BEGIN

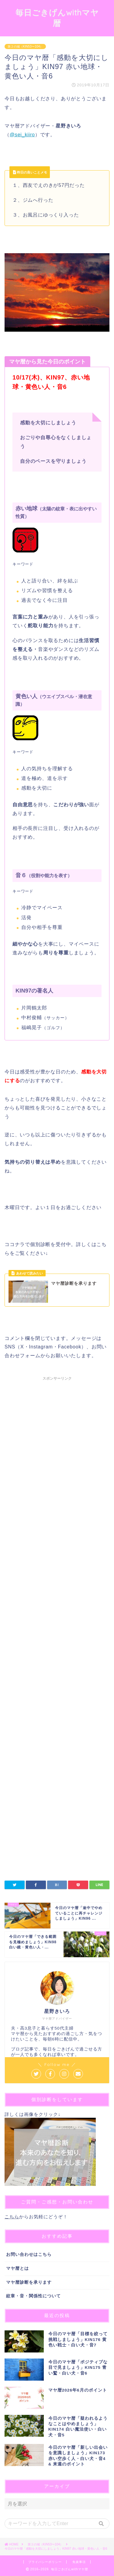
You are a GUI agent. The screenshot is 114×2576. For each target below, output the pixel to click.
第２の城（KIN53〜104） (25, 46)
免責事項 (79, 2562)
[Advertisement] (57, 1563)
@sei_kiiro (22, 134)
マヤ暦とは (17, 2268)
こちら (12, 2216)
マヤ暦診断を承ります (29, 2282)
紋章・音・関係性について (33, 2296)
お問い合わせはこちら (29, 2254)
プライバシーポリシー (45, 2562)
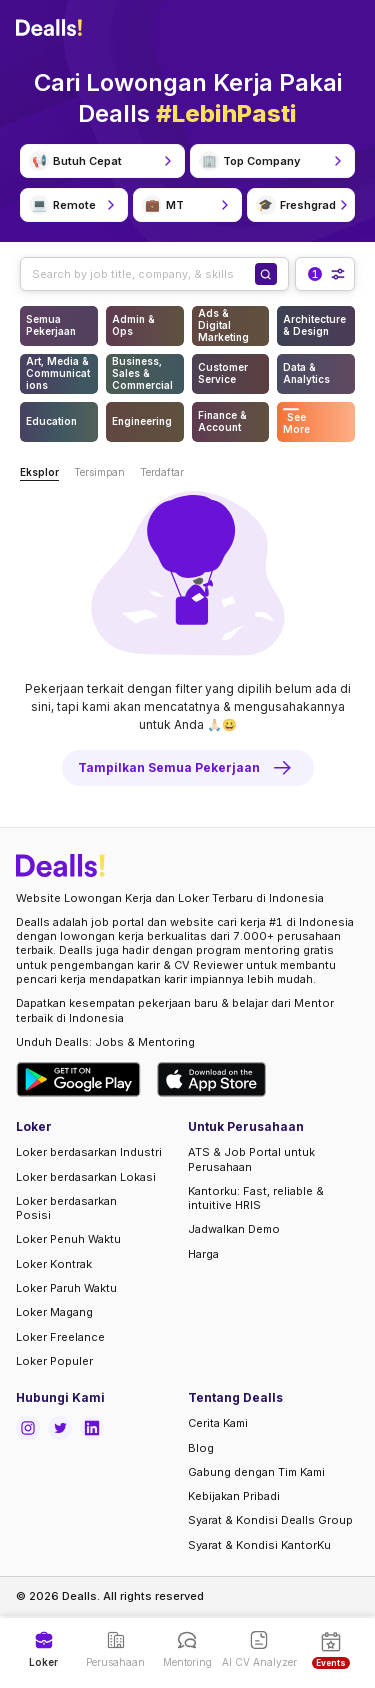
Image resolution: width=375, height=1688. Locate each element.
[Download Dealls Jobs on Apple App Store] (212, 1079)
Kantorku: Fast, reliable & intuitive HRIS (256, 1198)
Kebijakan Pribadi (234, 1496)
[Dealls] (52, 28)
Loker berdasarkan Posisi (66, 1208)
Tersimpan (99, 472)
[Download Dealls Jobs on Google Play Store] (78, 1079)
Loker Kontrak (54, 1264)
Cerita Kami (218, 1423)
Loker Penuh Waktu (68, 1239)
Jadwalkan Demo (234, 1229)
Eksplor (39, 472)
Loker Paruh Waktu (66, 1288)
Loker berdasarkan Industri (89, 1152)
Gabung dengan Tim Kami (256, 1472)
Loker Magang (54, 1312)
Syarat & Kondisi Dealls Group (270, 1520)
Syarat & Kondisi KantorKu (259, 1545)
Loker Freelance (60, 1337)
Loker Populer (54, 1361)
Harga (203, 1254)
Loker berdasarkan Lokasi (86, 1177)
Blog (201, 1448)
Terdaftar (162, 472)
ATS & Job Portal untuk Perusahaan (251, 1159)
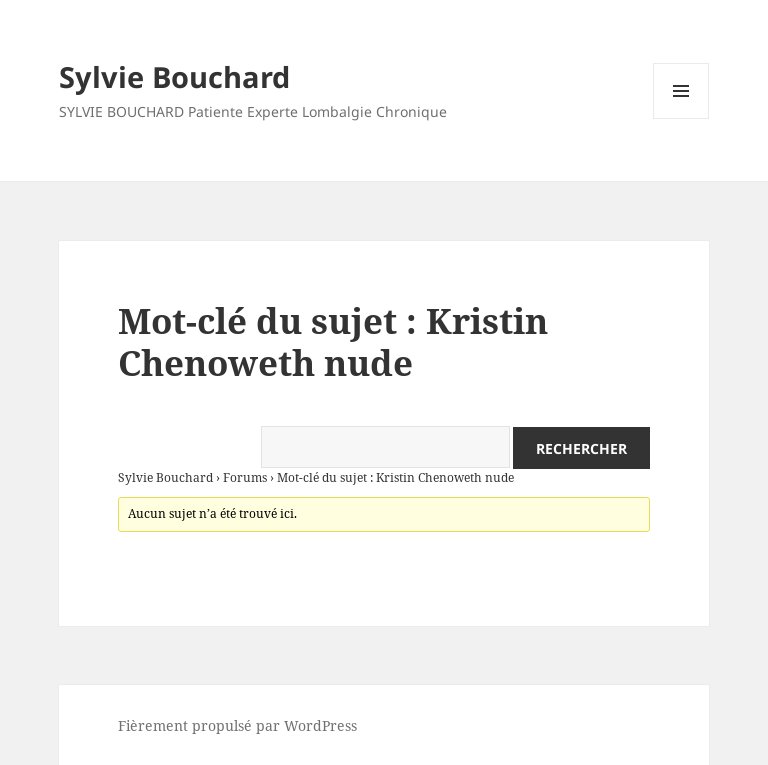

END

_TASK INSTRUCTIONS:_ Only one part of the listing is wanted: the lines from the one containing "こちら (12, 2216)" through the one containing "Tersimpan (99, 472)", both included. Please transcribe it exactly, leaving out the pictures.

_ANSWER BOX:_
こちら (12, 2216)
マヤ暦診断を承ります (29, 2282)
紋章・音・関係性について (33, 2296)
お問い合わせはこちら (29, 2254)
プライバシーポリシー (45, 2562)
Image resolution: width=375, height=1688. Locate each element.
[Download Dealls Jobs on Apple App Store] (212, 1079)
Kantorku: Fast, reliable & intuitive HRIS (256, 1198)
Kebijakan Pribadi (234, 1496)
[Dealls] (52, 28)
Loker berdasarkan Posisi (66, 1208)
Tersimpan (99, 472)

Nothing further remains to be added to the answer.